On the surface, this seems sensible: LLMs can produce kind-of correct (or, at least, correct-looking) code rapidly, verification tools can tell you if it’s correct and you can just keep exploring the design space until you find something correct.
But the bit no one is talking about is: who writes the specification, which must be sufficiently detailed that it can reject incorrect things (including thins in the wrong complexity class, so you don’t accept when the LLM writes a factorial complexity algorithm where a linear one would work)? And why is writing a formal specification believed to be easier than writing code? And what tools can take an arbitrary program and prove that it does or does not implement a spec? If these things were all easy, formal verification would already be ubiquitous.
@david_chisnall you'd think that none of these people know what the tradeoffs of an abstraction layer are.
What you said... if this were easy formal verification would already be ubiquitous. The whole point of constantly advancing our programming languages is to have more refined specifications that allows everything to be reused more easily and more broadly.
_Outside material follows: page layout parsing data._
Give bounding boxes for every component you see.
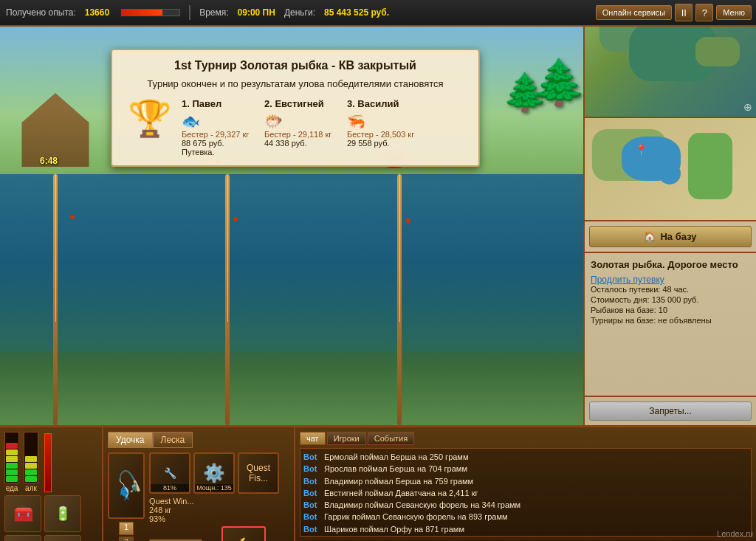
equip-tab-line[interactable]: Леска <box>153 432 193 448</box>
bottom-panel: еда алк 🧰 🔋 🪣 👝 <box>0 425 756 541</box>
float-dot-2 <box>233 217 238 221</box>
line-equip-item[interactable]: Quest Fis... <box>238 452 279 494</box>
rod-1[interactable]: 6:48 <box>53 174 58 425</box>
money-label: Деньги: <box>284 7 315 18</box>
chat-message-text: Владимир поймал Берша на 759 грамм <box>324 476 473 486</box>
game-area: 🌲 🌲 1st Турнир Золотая рыбка - КВ закрыт… <box>0 27 583 425</box>
red-indicator <box>44 433 52 492</box>
equipment-section: Удочка Леска 🎣 1 2 3 <box>103 427 295 541</box>
equip-power: 93% <box>149 514 279 523</box>
pause-button[interactable]: II <box>675 4 693 21</box>
chat-message-text: Евстигней поймал Даватчана на 2,411 кг <box>324 488 478 498</box>
chat-message: BotГаррик поймал Севанскую форель на 893… <box>303 511 748 522</box>
chat-message: BotВладимир поймал Севанскую форель на 3… <box>303 500 748 510</box>
money-value: 85 443 525 руб. <box>324 7 389 18</box>
map-land-2 <box>695 37 740 66</box>
chat-tab-events[interactable]: События <box>368 432 414 445</box>
chat-message: BotЕвстигней поймал Даватчана на 2,411 к… <box>303 488 748 498</box>
location-name: Золотая рыбка. Дорогое место <box>591 259 750 270</box>
battery-item[interactable]: 🔋 <box>44 495 81 532</box>
tournament-subtitle: Турнир окончен и по результатам улова по… <box>124 78 467 89</box>
help-button[interactable]: ? <box>695 4 713 21</box>
tree-decoration-2: 🌲 <box>532 56 583 108</box>
info-line-1: Осталось путевки: 48 час. <box>591 285 750 294</box>
chat-section: чат Игроки События BotЕрмолай поймал Бер… <box>295 427 756 541</box>
active-lure-slot[interactable]: 🔱 Средняя <box>221 526 266 541</box>
menu-button[interactable]: Меню <box>716 5 752 20</box>
minimap-area: 📍 <box>585 118 756 221</box>
base-btn-area: 🏠 На базу <box>585 221 756 253</box>
time-label: Время: <box>199 7 228 18</box>
chat-bot-label: Bot <box>303 488 321 498</box>
reel-equip-item[interactable]: ⚙️ Мощн.: 135 <box>193 452 235 494</box>
extend-link[interactable]: Продлить путевку <box>591 275 664 285</box>
place-1-fish: Бестер - 29,327 кг <box>182 130 252 139</box>
place-3-name: 3. Василий <box>347 98 418 109</box>
rod-1-float-value: 6:48 <box>40 156 58 166</box>
chat-message: BotЕрмолай поймал Берша на 250 грамм <box>303 452 748 462</box>
bag-item[interactable]: 👝 <box>44 535 81 541</box>
tournament-modal: 1st Турнир Золотая рыбка - КВ закрытый Т… <box>111 49 480 167</box>
equip-rod-weight: 248 кг <box>149 506 279 514</box>
chat-bot-label: Bot <box>303 476 321 486</box>
rod-2-line <box>227 174 228 322</box>
chat-message-text: Шариков поймал Орфу на 871 грамм <box>324 524 464 534</box>
watermark: Lendex.ru <box>717 529 753 538</box>
alc-bar <box>24 432 38 483</box>
online-services-button[interactable]: Онлайн сервисы <box>596 5 673 20</box>
info-line-4: Турниры на базе: не объявлены <box>591 316 750 325</box>
chat-message-text: Ярослав поймал Берша на 704 грамм <box>324 464 467 474</box>
chat-message-text: Ермолай поймал Берша на 250 грамм <box>324 452 469 462</box>
chat-message: BotЯрослав поймал Берша на 704 грамм <box>303 464 748 474</box>
top-bar: Получено опыта: 13660 Время: 09:00 ПН Де… <box>0 0 583 27</box>
right-panel: 6,48 m ⊕ 📍 🏠 На базу Золотая рыбка. Доро… <box>583 0 756 425</box>
tournament-places: 1. Павел 🐟 Бестер - 29,327 кг 88 675 руб… <box>182 98 418 156</box>
inv-row-2: 🪣 👝 <box>4 535 97 541</box>
equip-tab-rod[interactable]: Удочка <box>108 432 153 448</box>
rod-equip-item[interactable]: 🔧 81% <box>149 452 190 494</box>
chat-bot-label: Bot <box>303 511 321 522</box>
place-1-prize: 88 675 руб. Путевка. <box>182 139 252 156</box>
place-3-prize: 29 558 руб. <box>347 139 418 148</box>
food-label: еда <box>4 484 19 492</box>
ban-btn-area: Запреты... <box>585 396 756 425</box>
place-3-fish: Бестер - 28,503 кг <box>347 130 418 139</box>
chat-tab-chat[interactable]: чат <box>300 432 326 445</box>
float-dot-1 <box>70 215 75 219</box>
equip-tabs: Удочка Леска <box>108 432 289 448</box>
chat-bot-label: Bot <box>303 500 321 510</box>
exp-label: Получено опыта: <box>6 7 76 18</box>
bucket-item[interactable]: 🪣 <box>4 535 41 541</box>
food-bar <box>4 432 19 483</box>
base-button[interactable]: 🏠 На базу <box>589 226 752 247</box>
chat-message-text: Гаррик поймал Севанскую форель на 893 гр… <box>324 511 508 522</box>
chat-message: BotВладимир поймал Берша на 759 грамм <box>303 476 748 486</box>
exp-bar <box>121 9 180 16</box>
chat-tab-players[interactable]: Игроки <box>327 432 366 445</box>
tackle-box-item[interactable]: 🧰 <box>4 495 41 532</box>
food-bar-group: еда <box>4 432 19 492</box>
slot-num-1[interactable]: 1 <box>119 522 134 535</box>
inventory-left: еда алк 🧰 🔋 🪣 👝 <box>0 427 103 541</box>
chat-message: BotШариков поймал Орфу на 871 грамм <box>303 524 748 534</box>
compass-icon: ⊕ <box>743 101 752 113</box>
place-2-fish: Бестер - 29,118 кг <box>264 130 335 139</box>
ban-button[interactable]: Запреты... <box>589 402 752 421</box>
chat-tabs: чат Игроки События <box>300 432 752 445</box>
rod-1-line <box>55 174 56 322</box>
minimap-land-2 <box>688 133 732 199</box>
house-icon: 🏠 <box>644 231 656 242</box>
rod-2[interactable]: 6:36 <box>225 174 230 425</box>
chat-bot-label: Bot <box>303 464 321 474</box>
equip-rod-name: Quest Win... <box>149 497 279 506</box>
alc-bar-group: алк <box>24 432 38 492</box>
info-line-3: Рыбаков на базе: 10 <box>591 306 750 314</box>
water <box>0 174 583 351</box>
rod-3[interactable]: 6:17 <box>397 174 402 425</box>
rod-slot[interactable]: 🎣 <box>108 452 145 519</box>
exp-value: 13660 <box>85 7 109 18</box>
slot-num-2[interactable]: 2 <box>119 537 134 541</box>
location-marker: 📍 <box>635 144 647 156</box>
minimap-water-small <box>659 162 681 185</box>
float-dot-3 <box>406 218 410 223</box>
Simply using an LLM as an abstraction layer doesn't eliminate the chaos underneath it all. It just pushes it farther away. That can't see how that works out in the long run.
If LLMs rule the world and nobody is guiding the development of underlying specifications, wouldn't we eventually end up with one of two extreme undesirable outcomes?
1) A programming landscape that's entirely standards free.
2) A programming landscape that's homogenized as diversity and critical edge cases get factored out by LLMs as undesirable.